> PROBLEM DESCRIPTION
Would you print every entry exactly as it appears?

> DATA EXTRACT
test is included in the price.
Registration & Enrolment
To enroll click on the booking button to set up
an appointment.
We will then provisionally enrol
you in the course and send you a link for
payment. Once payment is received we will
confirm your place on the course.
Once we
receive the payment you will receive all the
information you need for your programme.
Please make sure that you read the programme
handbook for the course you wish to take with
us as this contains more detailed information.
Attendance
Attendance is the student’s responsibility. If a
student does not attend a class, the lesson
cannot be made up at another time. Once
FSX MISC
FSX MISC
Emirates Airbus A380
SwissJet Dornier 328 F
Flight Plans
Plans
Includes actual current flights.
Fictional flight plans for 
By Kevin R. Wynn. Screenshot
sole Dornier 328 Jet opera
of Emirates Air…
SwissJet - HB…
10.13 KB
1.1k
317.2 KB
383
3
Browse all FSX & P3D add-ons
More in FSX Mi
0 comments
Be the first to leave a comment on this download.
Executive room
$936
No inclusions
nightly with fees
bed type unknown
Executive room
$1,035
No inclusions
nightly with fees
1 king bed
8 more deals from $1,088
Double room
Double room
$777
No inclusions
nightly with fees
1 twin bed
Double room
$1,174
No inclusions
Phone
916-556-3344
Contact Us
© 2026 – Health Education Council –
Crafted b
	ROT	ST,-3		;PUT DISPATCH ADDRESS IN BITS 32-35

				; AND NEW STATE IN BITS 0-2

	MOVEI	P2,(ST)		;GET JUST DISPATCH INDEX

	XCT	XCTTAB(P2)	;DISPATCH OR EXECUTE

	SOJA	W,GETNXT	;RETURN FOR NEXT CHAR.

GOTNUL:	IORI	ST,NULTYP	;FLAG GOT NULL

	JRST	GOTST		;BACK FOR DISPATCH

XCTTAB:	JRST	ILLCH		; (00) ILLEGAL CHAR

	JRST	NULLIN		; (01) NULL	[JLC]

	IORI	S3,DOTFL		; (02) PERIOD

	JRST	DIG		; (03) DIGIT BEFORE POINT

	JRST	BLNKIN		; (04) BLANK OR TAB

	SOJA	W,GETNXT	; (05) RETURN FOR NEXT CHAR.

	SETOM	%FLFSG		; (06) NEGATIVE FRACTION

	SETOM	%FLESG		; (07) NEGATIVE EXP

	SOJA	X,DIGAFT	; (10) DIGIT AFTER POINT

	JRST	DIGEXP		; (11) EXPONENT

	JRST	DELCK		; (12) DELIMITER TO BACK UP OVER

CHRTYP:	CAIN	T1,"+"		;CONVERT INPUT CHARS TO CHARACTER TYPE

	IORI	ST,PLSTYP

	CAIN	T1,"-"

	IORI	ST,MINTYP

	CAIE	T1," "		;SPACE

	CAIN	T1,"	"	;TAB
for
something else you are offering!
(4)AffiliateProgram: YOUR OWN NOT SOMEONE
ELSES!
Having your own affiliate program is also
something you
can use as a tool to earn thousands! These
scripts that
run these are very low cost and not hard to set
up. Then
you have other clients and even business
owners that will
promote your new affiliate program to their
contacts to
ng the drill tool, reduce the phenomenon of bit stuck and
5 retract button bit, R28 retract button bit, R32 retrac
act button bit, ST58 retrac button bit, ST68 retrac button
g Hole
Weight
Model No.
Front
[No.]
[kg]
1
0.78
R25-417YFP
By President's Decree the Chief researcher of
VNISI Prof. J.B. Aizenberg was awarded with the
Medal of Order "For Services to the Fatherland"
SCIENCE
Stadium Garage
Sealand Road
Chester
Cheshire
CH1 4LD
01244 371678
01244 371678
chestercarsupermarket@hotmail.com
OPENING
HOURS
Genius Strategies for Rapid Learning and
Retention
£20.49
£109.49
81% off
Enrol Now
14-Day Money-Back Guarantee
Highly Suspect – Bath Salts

> SOLUTION TO THIS EXERCISE
test is included in the price.
Registration & Enrolment
To enroll click on the booking button to set up
an appointment.
We will then provisionally enrol
you in the course and send you a link for
payment. Once payment is received we will
confirm your place on the course.
Once we
receive the payment you will receive all the
information you need for your programme.
Please make sure that you read the programme
handbook for the course you wish to take with
us as this contains more detailed information.
Attendance
Attendance is the student’s responsibility. If a
student does not attend a class, the lesson
cannot be made up at another time. Once
FSX MISC
FSX MISC
Emirates Airbus A380
SwissJet Dornier 328 F
Flight Plans
Plans
Includes actual current flights.
Fictional flight plans for 
By Kevin R. Wynn. Screenshot
sole Dornier 328 Jet opera
of Emirates Air…
SwissJet - HB…
10.13 KB
1.1k
317.2 KB
383
3
Browse all FSX & P3D add-ons
More in FSX Mi
0 comments
Be the first to leave a comment on this download.
Executive room
$936
No inclusions
nightly with fees
bed type unknown
Executive room
$1,035
No inclusions
nightly with fees
1 king bed
8 more deals from $1,088
Double room
Double room
$777
No inclusions
nightly with fees
1 twin bed
Double room
$1,174
No inclusions
Phone
916-556-3344
Contact Us
© 2026 – Health Education Council –
Crafted b
	ROT	ST,-3		;PUT DISPATCH ADDRESS IN BITS 32-35

				; AND NEW STATE IN BITS 0-2

	MOVEI	P2,(ST)		;GET JUST DISPATCH INDEX

	XCT	XCTTAB(P2)	;DISPATCH OR EXECUTE

	SOJA	W,GETNXT	;RETURN FOR NEXT CHAR.

GOTNUL:	IORI	ST,NULTYP	;FLAG GOT NULL

	JRST	GOTST		;BACK FOR DISPATCH

XCTTAB:	JRST	ILLCH		; (00) ILLEGAL CHAR

	JRST	NULLIN		; (01) NULL	[JLC]

	IORI	S3,DOTFL		; (02) PERIOD

	JRST	DIG		; (03) DIGIT BEFORE POINT

	JRST	BLNKIN		; (04) BLANK OR TAB

	SOJA	W,GETNXT	; (05) RETURN FOR NEXT CHAR.

	SETOM	%FLFSG		; (06) NEGATIVE FRACTION

	SETOM	%FLESG		; (07) NEGATIVE EXP

	SOJA	X,DIGAFT	; (10) DIGIT AFTER POINT

	JRST	DIGEXP		; (11) EXPONENT

	JRST	DELCK		; (12) DELIMITER TO BACK UP OVER

CHRTYP:	CAIN	T1,"+"		;CONVERT INPUT CHARS TO CHARACTER TYPE

	IORI	ST,PLSTYP

	CAIN	T1,"-"

	IORI	ST,MINTYP

	CAIE	T1," "		;SPACE

	CAIN	T1,"	"	;TAB
for
something else you are offering!
(4)AffiliateProgram: YOUR OWN NOT SOMEONE
ELSES!
Having your own affiliate program is also
something you
can use as a tool to earn thousands! These
scripts that
run these are very low cost and not hard to set
up. Then
you have other clients and even business
owners that will
promote your new affiliate program to their
contacts to
ng the drill tool, reduce the phenomenon of bit stuck and
5 retract button bit, R28 retract button bit, R32 retrac
act button bit, ST58 retrac button bit, ST68 retrac button
g Hole
Weight
Model No.
Front
[No.]
[kg]
1
0.78
R25-417YFP
By President's Decree the Chief researcher of
VNISI Prof. J.B. Aizenberg was awarded with the
Medal of Order "For Services to the Fatherland"
SCIENCE
Stadium Garage
Sealand Road
Chester
Cheshire
CH1 4LD
01244 371678
01244 371678
chestercarsupermarket@hotmail.com
OPENING
HOURS
Genius Strategies for Rapid Learning and
Retention
£20.49
£109.49
81% off
Enrol Now
14-Day Money-Back Guarantee
Highly Suspect – Bath Salts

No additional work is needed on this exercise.